Just because You Recovered an Affirmative Judgment does NOT Mean you Are the Prevailing Party for Purposes of Attorney’s Fees
The prevailing party in a litigation for purposes of being awarded attorney’s fees is NOT determined by how the money flows at the conclusion of the litigation. In other words, just because you recovered an affirmative judgment does NOT mean you are the prevailing party for purposes of being entitled to attorney’s fees. See Skylink Jets, Inc. v. Klukan, 45 Fla.L.Weekly D2829a (Fla. 4th DCA 2020). To be the prevailing party for purposes of being entitled to attorney’s fees, a party must have prevailed on the significant issues in the litigation. Id. And a trial court has broad discretion to determine which party is the prevailing party or that neither party is the prevailing party. Id. (Based on this discretion, an appellate court reviews a trial court’s ruling on entitlement to attorney’s fees under an abuse of discretion standard of review. Id.)

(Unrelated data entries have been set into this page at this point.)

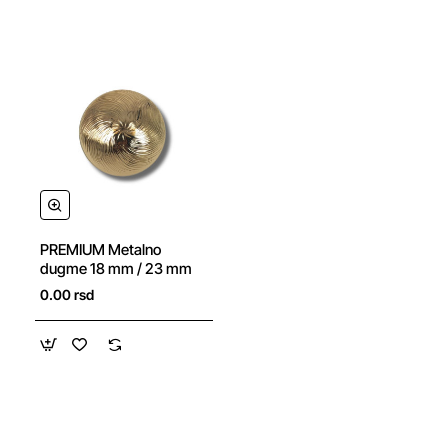
NOVO
PREMIUM Metalno
dugme 18 mm / 23 mm
0.00 rsd
Izdvajamo iz ponude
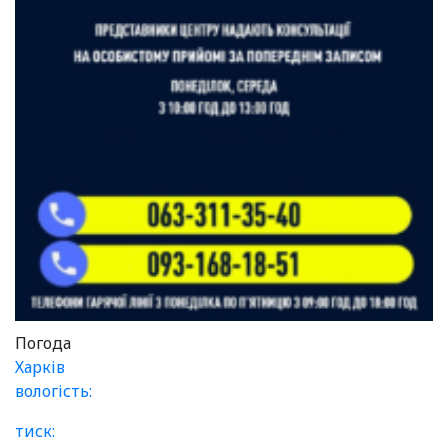
Погода
Харків
вологість:
тиск:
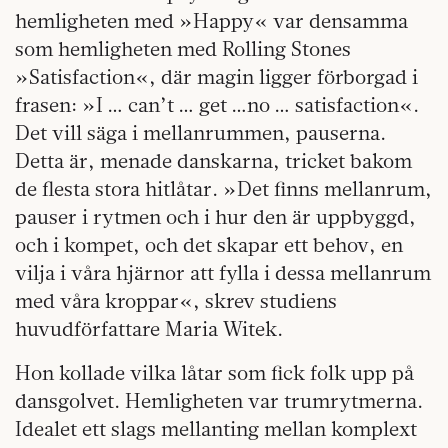
hemligheten med »Happy« var densamma
som hemligheten med Rolling Stones
»Satisfaction«, där magin ligger förborgad i
frasen: »I … can’t … get …no … satisfaction«.
Det vill säga i mellanrummen, pauserna.
Detta är, menade danskarna, tricket bakom
de flesta stora hitlåtar. »Det finns mellanrum,
pauser i rytmen och i hur den är uppbyggd,
och i kompet, och det skapar ett behov, en
vilja i våra hjärnor att fylla i dessa mellanrum
med våra kroppar«, skrev studiens
huvudförfattare Maria Witek.
Hon kollade vilka låtar som fick folk upp på
dansgolvet. Hemligheten var trumrytmerna.
Idealet ett slags mellanting mellan komplext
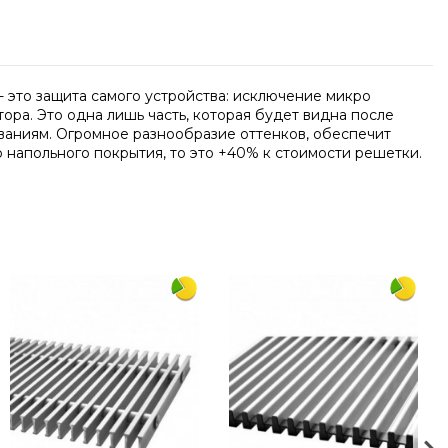
 это защита самого устройства: исключение микро
ра. Это одна лишь часть, которая будет видна после
ваниям. Огромное разнообразие оттенков, обеспечит
 напольного покрытия, то это +40% к стоимости решетки.
Написать отзыв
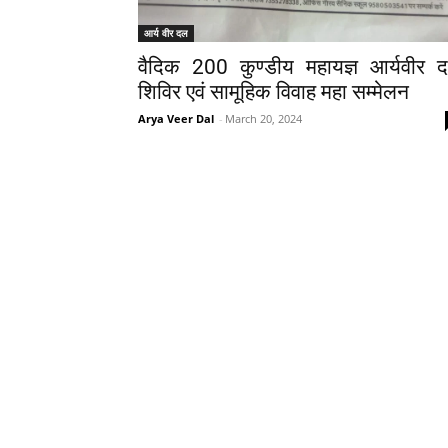
आर्य वीर दल
वैदिक 200 कुण्डीय महायज्ञ आर्यवीर 
शिविर एवं सामूहिक विवाह महा सम्मेलन
Arya Veer Dal
-
March 20, 2024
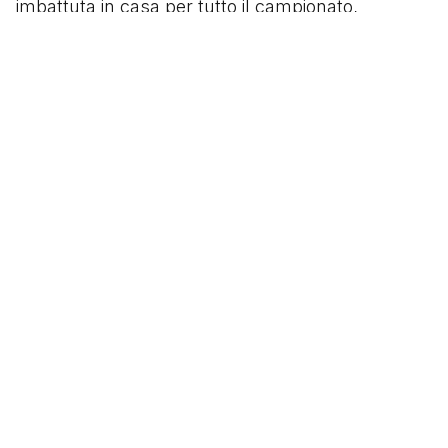
imbattuta in casa per tutto il campionato,
chiudendo seconda il girone d’andata, a due punti
dal Milan, anch’esso sconfitto dai lombardi.
E’ il grande Varese di Armando Picchi, di Sogliano
e Maroso, di Cresci, Mereghetti e Tamburini. È il
Varese di Pietro Anastasi, Giovanni Vastola,
Lamberto Leonardi, che il 4 febbraio 1968
umiliano la Juventus.
Segui
@tacchettidiprovincia
Scritto da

In Skylink Jets, an air carried hired a pilot. In doing so, the parties entered into a personal loan agreement and a pilot training expense agreement. Personal loans, that might usually be provided by finance companies (you can click over here for an example), can also be given out by various businesses to their employees, given that they reimburse it or work off the loan in a given amount of time. In this case, the loan agreement was for flight training paid by the carrier which would be forgiven if the pilot worked for the air carrier for two years. The pilot training expense agreement required the air carrier to pay for other pilot training expenses but that the pilot would have to reimburse the air carrier if he quit or was terminated by a set date. This agreement stated prior contracts were null and void.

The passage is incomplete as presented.